I chose to fast because I need to repent for worshipping another god: my sugary treats (Philippians 3:19). Fasting is an outward expression of my inward repentance. It is a means of humbling myself, and of consecrating myself before God. It isn’t merely acknowledging I have sinned—as I have done many times before—but acting on it through a period of abstinence.
2. Fasting is a way of denying myself of worldly pleasures that have replaced the kingship of God in my life.
Initially, I started fasting to demonstrate to God and to myself that I truly wanted to seek Him above any sugary quick fix. Now, it has become a time of learning what it means to truly rely on Him in my time of need. I can no longer automatically turn to sweet treats, which I know would ultimately leave me emotionally and spiritually dissatisfied.
Make no mistake: in itself, eating is not a sin. But it can become a sin when it becomes a distraction, an addiction, or an idol. Though God gives us food for our nourishment and enjoyment, food can also take His place when we desire it more than our giver and sustainer Himself.
Over the past three weeks, I’ve found that fasting from sugary foods has helped me shift my spiritual disposition away from my mindless cravings, and towards Christ.
3. Fasting is a way to “taste and see that the Lord is good!” (Psalm 34:8)
American theologian John Piper writes, “Fasting is the hungry Christian handmaid of faith. Fasting is not a replacement for faith in Jesus. It is a servant of faith in Jesus.
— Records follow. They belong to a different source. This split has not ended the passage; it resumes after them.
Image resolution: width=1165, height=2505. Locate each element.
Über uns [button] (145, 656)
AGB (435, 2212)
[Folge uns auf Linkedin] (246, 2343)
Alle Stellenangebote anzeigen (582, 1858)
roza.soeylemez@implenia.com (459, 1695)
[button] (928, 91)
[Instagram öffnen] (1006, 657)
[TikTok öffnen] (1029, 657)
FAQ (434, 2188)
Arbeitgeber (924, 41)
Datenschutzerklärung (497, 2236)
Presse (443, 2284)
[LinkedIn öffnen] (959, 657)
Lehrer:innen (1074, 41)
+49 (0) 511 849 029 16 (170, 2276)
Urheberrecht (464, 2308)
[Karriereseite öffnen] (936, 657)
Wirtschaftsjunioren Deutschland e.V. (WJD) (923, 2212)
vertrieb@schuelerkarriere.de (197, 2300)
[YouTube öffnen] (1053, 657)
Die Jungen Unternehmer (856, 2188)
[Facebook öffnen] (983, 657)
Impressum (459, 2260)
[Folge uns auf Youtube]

“Fasting is a way of saying with our stomach and our whole body how much we need and want and trust Jesus. It is a way of saying that we are not going to be enslaved by food as the source of our satisfaction. We will use the renunciation of food from time to time to express that Jesus is better than food.”
For me, fasting is a means to sharpen my desire and appetite for feasting upon God’s ways and Word. It is a way to replace my excessive snacking on sweets with true spiritual nourishment. It is a means of crying out to God, “I want you God—more than the sugary treat in front of me, more than the moment of temporary satisfaction felt, more than the emotional craving fulfilled.”
Meditate on Your Motivations
If you’re struggling with a habitual sin, I encourage you to prayerfully consider fasting. At the same time, be careful of your motivations as you fast. The Bible tells us that our hearts are deceitful above all things (Jeremiah 17:9), so if it is not properly checked, fasting as a spiritual discipline can turn into a fleshly exercise of pride.
Fasting isn’t a way to earn God’s favor, to show off your willpower, nor to justify future sinning. Neither is it to punish yourself—something I personally have to be conscious about. Instead, fasting with a pure and sincere heart can be an earnest and humble expression of repenting, and honoring and glorifying God.